The Network Intelligence Service (NIS) event center provides proactive alerts to help you identify risks, view potentially affected resources, and prevent business interruptions.
Use cases
Alibaba Cloud defines events in NIS to record and send notifications about your cloud network resources, such as O&M task execution status, resource issues, and resource status changes.

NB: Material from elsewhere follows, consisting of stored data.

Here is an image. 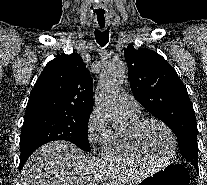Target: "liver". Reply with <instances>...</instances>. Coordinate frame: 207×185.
<instances>
[{
  "label": "liver",
  "mask_w": 207,
  "mask_h": 185,
  "mask_svg": "<svg viewBox=\"0 0 207 185\" xmlns=\"http://www.w3.org/2000/svg\"><path fill=\"white\" fill-rule=\"evenodd\" d=\"M97 163L69 141H51L34 151L22 171V185H77L93 181Z\"/></svg>",
  "instance_id": "6515ba94"
}]
</instances>
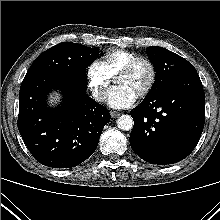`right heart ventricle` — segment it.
<instances>
[{
    "label": "right heart ventricle",
    "instance_id": "obj_1",
    "mask_svg": "<svg viewBox=\"0 0 220 220\" xmlns=\"http://www.w3.org/2000/svg\"><path fill=\"white\" fill-rule=\"evenodd\" d=\"M136 57V53L130 52L128 50L113 49L105 53L103 61L107 66L110 74L115 76L129 61Z\"/></svg>",
    "mask_w": 220,
    "mask_h": 220
}]
</instances>
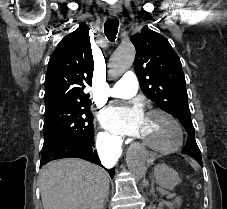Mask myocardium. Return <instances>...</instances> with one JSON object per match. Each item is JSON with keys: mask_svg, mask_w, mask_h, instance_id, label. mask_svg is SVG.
I'll return each mask as SVG.
<instances>
[{"mask_svg": "<svg viewBox=\"0 0 227 209\" xmlns=\"http://www.w3.org/2000/svg\"><path fill=\"white\" fill-rule=\"evenodd\" d=\"M150 115H160L167 119L175 128L176 133H177V139L174 142L173 145L169 147H159L156 145H153L149 143L148 141L140 138L139 136H136V138L139 140L140 144L143 145L144 147L148 148L151 151H154L156 153H161V154H167V153H172L178 151L181 146L183 145L184 141V131L183 128L180 124V122L175 118L171 113H169L166 110L163 109H152L148 111L147 116Z\"/></svg>", "mask_w": 227, "mask_h": 209, "instance_id": "myocardium-1", "label": "myocardium"}]
</instances>
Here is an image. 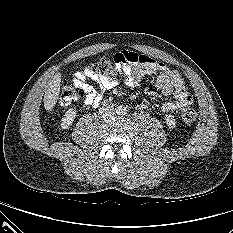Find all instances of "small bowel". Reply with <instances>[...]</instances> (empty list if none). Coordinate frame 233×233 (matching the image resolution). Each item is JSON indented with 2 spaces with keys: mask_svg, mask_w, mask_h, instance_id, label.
Here are the masks:
<instances>
[{
  "mask_svg": "<svg viewBox=\"0 0 233 233\" xmlns=\"http://www.w3.org/2000/svg\"><path fill=\"white\" fill-rule=\"evenodd\" d=\"M120 61L125 73L124 83L134 87L138 85L143 76L157 73L156 88L165 95H172L173 101L161 105L164 112L179 110L188 106L193 99L186 90L182 76L175 70L170 69L165 63L155 60L147 55H139L135 52L121 51L114 56ZM93 81L98 84L96 89L89 83ZM120 80L95 72L86 67L73 75V84L84 93V103L92 107H98L106 91L118 86ZM147 104L141 103L139 109H145Z\"/></svg>",
  "mask_w": 233,
  "mask_h": 233,
  "instance_id": "obj_1",
  "label": "small bowel"
}]
</instances>
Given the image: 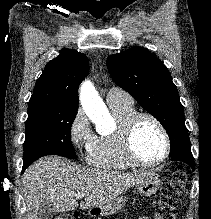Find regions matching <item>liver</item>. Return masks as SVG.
<instances>
[{
	"mask_svg": "<svg viewBox=\"0 0 211 219\" xmlns=\"http://www.w3.org/2000/svg\"><path fill=\"white\" fill-rule=\"evenodd\" d=\"M149 174V171L125 173L71 166L61 157L46 156L29 166L23 178L28 219H38V208L43 201L52 202L58 213L76 210L78 193L87 196L80 209L100 207Z\"/></svg>",
	"mask_w": 211,
	"mask_h": 219,
	"instance_id": "6515ba94",
	"label": "liver"
}]
</instances>
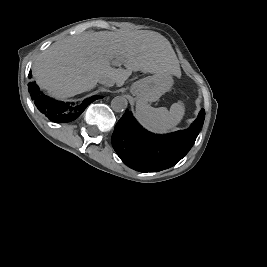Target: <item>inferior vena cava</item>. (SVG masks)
Listing matches in <instances>:
<instances>
[{"label": "inferior vena cava", "instance_id": "1", "mask_svg": "<svg viewBox=\"0 0 267 267\" xmlns=\"http://www.w3.org/2000/svg\"><path fill=\"white\" fill-rule=\"evenodd\" d=\"M100 84L105 85L107 87H111L115 84V80L112 78L102 77L98 81Z\"/></svg>", "mask_w": 267, "mask_h": 267}]
</instances>
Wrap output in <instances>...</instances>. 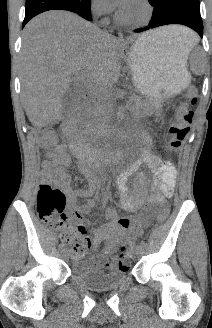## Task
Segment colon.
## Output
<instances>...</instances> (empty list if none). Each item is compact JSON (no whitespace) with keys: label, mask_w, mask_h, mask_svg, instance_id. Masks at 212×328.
<instances>
[{"label":"colon","mask_w":212,"mask_h":328,"mask_svg":"<svg viewBox=\"0 0 212 328\" xmlns=\"http://www.w3.org/2000/svg\"><path fill=\"white\" fill-rule=\"evenodd\" d=\"M197 99V88L190 87L186 92L184 100L181 102L180 115L169 128L168 147L170 150L178 151L187 137L193 120L191 107L196 103ZM55 140V136L52 133H48L42 137L40 141L41 147L47 149L55 143ZM65 205V195L59 187L52 184L40 185L36 203L39 218L56 229L63 228L61 233L62 242L69 246L74 256H80L88 248V239L85 237V229L83 227L78 226L75 229L66 227ZM169 212V207H162L157 215L158 222L163 223L166 221ZM118 265L121 269L128 268L126 247H122Z\"/></svg>","instance_id":"1"}]
</instances>
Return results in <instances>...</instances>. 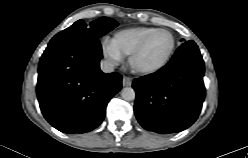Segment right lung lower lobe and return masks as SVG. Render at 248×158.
I'll return each instance as SVG.
<instances>
[{
	"mask_svg": "<svg viewBox=\"0 0 248 158\" xmlns=\"http://www.w3.org/2000/svg\"><path fill=\"white\" fill-rule=\"evenodd\" d=\"M98 38L54 36L38 69L37 97L45 119L64 133H84L103 121L122 76L100 70Z\"/></svg>",
	"mask_w": 248,
	"mask_h": 158,
	"instance_id": "1",
	"label": "right lung lower lobe"
}]
</instances>
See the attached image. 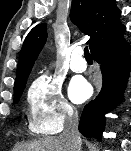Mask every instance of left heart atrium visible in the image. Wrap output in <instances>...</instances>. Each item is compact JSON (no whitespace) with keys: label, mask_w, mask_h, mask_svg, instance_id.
I'll return each instance as SVG.
<instances>
[{"label":"left heart atrium","mask_w":131,"mask_h":151,"mask_svg":"<svg viewBox=\"0 0 131 151\" xmlns=\"http://www.w3.org/2000/svg\"><path fill=\"white\" fill-rule=\"evenodd\" d=\"M91 94L90 85L82 78H75L69 85V96L75 103H81Z\"/></svg>","instance_id":"obj_1"}]
</instances>
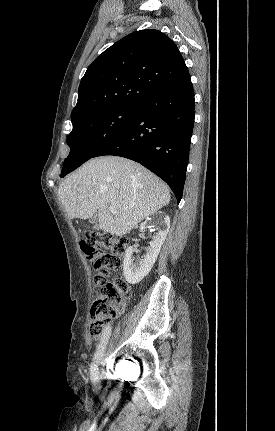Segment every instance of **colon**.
Segmentation results:
<instances>
[{
	"label": "colon",
	"instance_id": "colon-1",
	"mask_svg": "<svg viewBox=\"0 0 275 431\" xmlns=\"http://www.w3.org/2000/svg\"><path fill=\"white\" fill-rule=\"evenodd\" d=\"M127 245L125 239L98 232L89 233L80 242L81 250L93 266L95 283L101 287L91 307L89 331L93 337L100 336L105 325L115 319L123 308L127 283L123 279L107 280L121 266Z\"/></svg>",
	"mask_w": 275,
	"mask_h": 431
}]
</instances>
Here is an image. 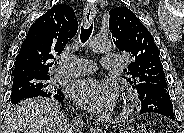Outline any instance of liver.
Wrapping results in <instances>:
<instances>
[{"instance_id": "6515ba94", "label": "liver", "mask_w": 184, "mask_h": 133, "mask_svg": "<svg viewBox=\"0 0 184 133\" xmlns=\"http://www.w3.org/2000/svg\"><path fill=\"white\" fill-rule=\"evenodd\" d=\"M67 119L53 99H26L11 109L4 133H68Z\"/></svg>"}]
</instances>
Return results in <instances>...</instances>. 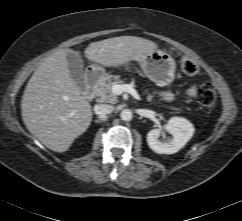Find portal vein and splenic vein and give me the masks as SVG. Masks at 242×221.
<instances>
[{
  "instance_id": "obj_1",
  "label": "portal vein and splenic vein",
  "mask_w": 242,
  "mask_h": 221,
  "mask_svg": "<svg viewBox=\"0 0 242 221\" xmlns=\"http://www.w3.org/2000/svg\"><path fill=\"white\" fill-rule=\"evenodd\" d=\"M113 92L117 95H120L123 92H127L133 96H137L135 89L130 84H116L113 86Z\"/></svg>"
}]
</instances>
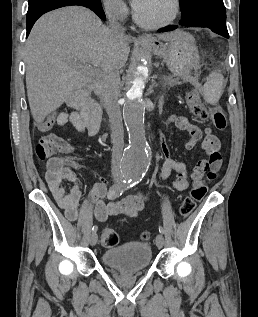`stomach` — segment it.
<instances>
[{
	"instance_id": "obj_1",
	"label": "stomach",
	"mask_w": 258,
	"mask_h": 317,
	"mask_svg": "<svg viewBox=\"0 0 258 317\" xmlns=\"http://www.w3.org/2000/svg\"><path fill=\"white\" fill-rule=\"evenodd\" d=\"M138 44L164 58L169 70L174 74H179V76L187 78L191 70L197 68L199 64V52L195 38L185 30H178L177 40L160 42V40H155L149 36L145 40H138Z\"/></svg>"
}]
</instances>
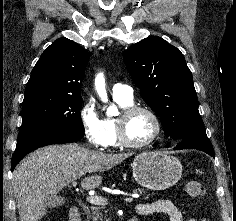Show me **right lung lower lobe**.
Wrapping results in <instances>:
<instances>
[{
	"mask_svg": "<svg viewBox=\"0 0 236 221\" xmlns=\"http://www.w3.org/2000/svg\"><path fill=\"white\" fill-rule=\"evenodd\" d=\"M81 133H75L55 128H35L20 133L17 138V145L11 160L13 171L17 163L29 152L51 144L71 143L80 140Z\"/></svg>",
	"mask_w": 236,
	"mask_h": 221,
	"instance_id": "1",
	"label": "right lung lower lobe"
}]
</instances>
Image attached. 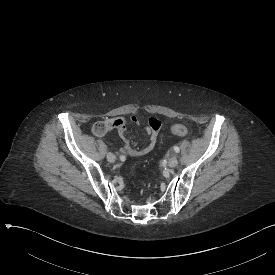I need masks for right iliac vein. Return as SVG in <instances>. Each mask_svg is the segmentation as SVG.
Segmentation results:
<instances>
[{
  "label": "right iliac vein",
  "instance_id": "63e3f726",
  "mask_svg": "<svg viewBox=\"0 0 275 275\" xmlns=\"http://www.w3.org/2000/svg\"><path fill=\"white\" fill-rule=\"evenodd\" d=\"M107 160H108L109 162L113 163V162H115L116 157H115V155H114L113 153L109 152V153L107 154Z\"/></svg>",
  "mask_w": 275,
  "mask_h": 275
}]
</instances>
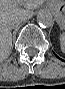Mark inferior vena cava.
Listing matches in <instances>:
<instances>
[{
    "label": "inferior vena cava",
    "instance_id": "1",
    "mask_svg": "<svg viewBox=\"0 0 65 89\" xmlns=\"http://www.w3.org/2000/svg\"><path fill=\"white\" fill-rule=\"evenodd\" d=\"M25 19H26V17H22V18H20V19H17V20L13 23V26L19 24L20 21H23V20H25Z\"/></svg>",
    "mask_w": 65,
    "mask_h": 89
}]
</instances>
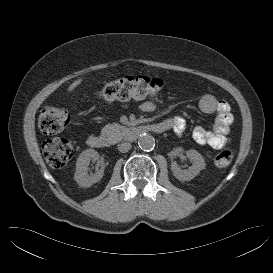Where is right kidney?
Returning a JSON list of instances; mask_svg holds the SVG:
<instances>
[{
  "mask_svg": "<svg viewBox=\"0 0 273 273\" xmlns=\"http://www.w3.org/2000/svg\"><path fill=\"white\" fill-rule=\"evenodd\" d=\"M97 161L101 166L94 175L88 174V166L90 161ZM104 174L103 160L100 158L98 152L94 149L84 150L78 157L76 162V171L74 175L75 181L83 187H90L98 182Z\"/></svg>",
  "mask_w": 273,
  "mask_h": 273,
  "instance_id": "ca27d5eb",
  "label": "right kidney"
}]
</instances>
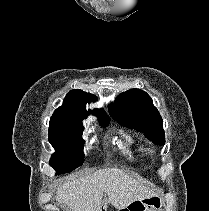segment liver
<instances>
[{"label":"liver","instance_id":"obj_1","mask_svg":"<svg viewBox=\"0 0 209 211\" xmlns=\"http://www.w3.org/2000/svg\"><path fill=\"white\" fill-rule=\"evenodd\" d=\"M103 193L108 194V202L118 210L155 195L125 171L105 168L61 183L56 191V201L71 211H102Z\"/></svg>","mask_w":209,"mask_h":211}]
</instances>
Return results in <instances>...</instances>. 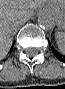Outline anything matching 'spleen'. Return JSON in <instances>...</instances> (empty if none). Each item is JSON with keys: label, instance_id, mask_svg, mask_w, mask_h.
Instances as JSON below:
<instances>
[{"label": "spleen", "instance_id": "obj_1", "mask_svg": "<svg viewBox=\"0 0 65 89\" xmlns=\"http://www.w3.org/2000/svg\"><path fill=\"white\" fill-rule=\"evenodd\" d=\"M55 38L60 52L65 53V33L63 31H58L56 32Z\"/></svg>", "mask_w": 65, "mask_h": 89}]
</instances>
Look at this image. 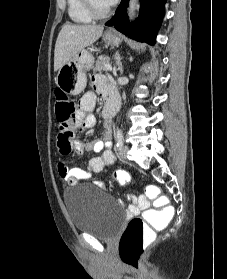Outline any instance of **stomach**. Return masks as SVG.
Masks as SVG:
<instances>
[{"instance_id": "0dacf381", "label": "stomach", "mask_w": 227, "mask_h": 279, "mask_svg": "<svg viewBox=\"0 0 227 279\" xmlns=\"http://www.w3.org/2000/svg\"><path fill=\"white\" fill-rule=\"evenodd\" d=\"M106 44L118 46L120 38L112 31H106L103 35ZM94 63V57L88 49L80 50L77 55L65 63L58 71L55 78L57 86L68 95L76 96L86 87V71Z\"/></svg>"}]
</instances>
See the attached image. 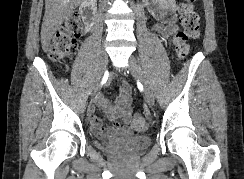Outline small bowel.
Masks as SVG:
<instances>
[{
	"mask_svg": "<svg viewBox=\"0 0 244 179\" xmlns=\"http://www.w3.org/2000/svg\"><path fill=\"white\" fill-rule=\"evenodd\" d=\"M172 12V6L169 3H160L157 7L156 18L158 23L153 30L162 38L169 37L175 30L176 26L170 22L169 15ZM131 86L127 82H122L120 90L113 102L98 97V102L107 114V126H103L102 120L95 115L94 109H90V118L94 129L105 137L115 135L129 136L135 131L132 126L131 115Z\"/></svg>",
	"mask_w": 244,
	"mask_h": 179,
	"instance_id": "small-bowel-1",
	"label": "small bowel"
}]
</instances>
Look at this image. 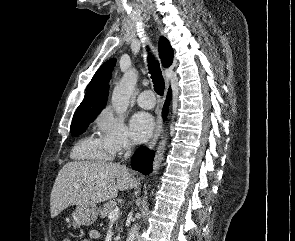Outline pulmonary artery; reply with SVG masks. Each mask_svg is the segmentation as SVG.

Notify you of risks and issues
If an event occurs that impairs the availability or performance of an instance, such as performance degradation from usage beyond specifications, service unavailability from packet loss on an ISP link, or an alert for an expiring instance, Alibaba Cloud pushes the event to the event center in the NIS console. Respond to these events promptly to prevent business interruptions caused by impaired resource availability or performance.
Enable automated O&M
Each event displayed in the NIS console has a defined status, which helps you track the execution of related system O&M tasks. When an event is generated or its status changes, the system reports it to CloudMonitor. This allows you to build an event-driven, automated O&M system based on your business needs.
Limitations
NIS does not support the event feature for instance families that are no longer available for purchase. For more information, see the end-of-sale announcements for each cloud service.
Basics
Event types
Events are defined by Alibaba Cloud to record information and send notifications about cloud network resources. Based on their cause, events are categorized as follows:
Category | Description | Example |
issue event | An exceptional event that has already caused business impact and has remained in the In Progress state for seven days. |
|
risk event | An exceptional event that may cause business impact and has remained in the In Progress state for seven days. |
|
Event levels
Events are classified into the following levels based on their impact on the normal operation of an instance:
Critical: A significant impact that requires immediate action to prevent the instance from becoming unavailable.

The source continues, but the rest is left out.